Mas precisamos tomar cuidado com um deslize que seu comentário, com todo respeito, pode sugerir: o de que o problema se reduz a “elites corruptas” que podem ser substituídas por outras elites mais honestas. Não, Carlos. O problema é estrutural. A Ucrânia não é vítima de uma conspiração de oligarcas, mas de uma posição subalterna na divisão internacional do trabalho, agravada pela dissolução da União Soviética e pela restauração capitalista selvagem dos anos 1990. Mariátegui, ao analisar o Peru, mostrava que o problema do indigenato não era resolvido com boas intenções liberais, mas com a superação do latifúndio e do capitalismo dependente. Aqui é análogo: enquanto a Ucrânia permanecer atrelada ao mercado mundial sob a hegemonia do dólar e da OTAN, qualquer “elite” que assuma o poder, seja em Kiev, seja em Moscou, reproduzirá a mesma lógica de sacrifício popular. A guerra revela que o nacionalismo ucraniano — que tem raízes legítimas de resistência cultural — foi sequestrado por uma agenda neoliberal que transformou o país em laboratório de ajuste fiscal e plataforma de extração de recursos, com o bônus de desgastar a Rússia. É o que Lênin chamava de “guerra interimperialista” disfarçada de guerra de libertação nacional.

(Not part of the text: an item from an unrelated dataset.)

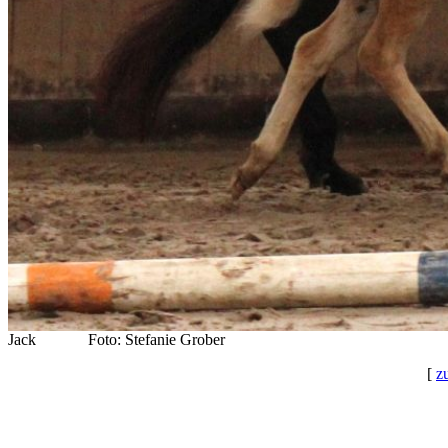
Jack Foto: Stefanie Grober
[
z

O que fazer, então? Não basta denunciar a corrupção ou esperar que “o povo” se levante espontaneamente. A saída exige organização de classe transnacional — solidariedade entre trabalhadores ucranianos, russos, europeus e norte-americanos para romper a lógica das fronteiras e dos exércitos nacionais. Enquanto a esquerda mundial não for capaz de construir um internacionalismo concreto, que una os soldados ucranianos que são obrigados a lutar contra seus irmãos de classe russos, continuaremos assistindo a esse massacre administrado por burocratas de ambos os lados. Seu diagnóstico sobre a hipocrisia liberal está correto, mas a superação não virá por dentro do capitalismo dependente — virá pela recusa radical à guerra e pela construção de um poder popular que desmantele tanto o Estado oligárquico ucraniano quanto o autoritarismo de Estado russo. É isso que falta no debate: uma saída anticapitalista, e não apenas uma crítica moralista à “elite de Kiev”.
João Carvalho
28/05/2026
Carlos, sua análise está correta ao denunciar a assimetria de sacrifícios, mas acho que precisamos evitar o reducionismo: há, sim, uma luta de classes intra-ucraniana, com a oligarquia local usando o nacionalismo para blindar seus privilégios, porém também existe uma resistência popular legítima que não se reduz a mera marionete. O neoliberalismo não tem pátria, como bem mostram os lucros das multinacionais de armamento e reconstrução, mas a autonomia política dos oprimidos ucranianos não pode ser simplesmente descartada como falsa consciência.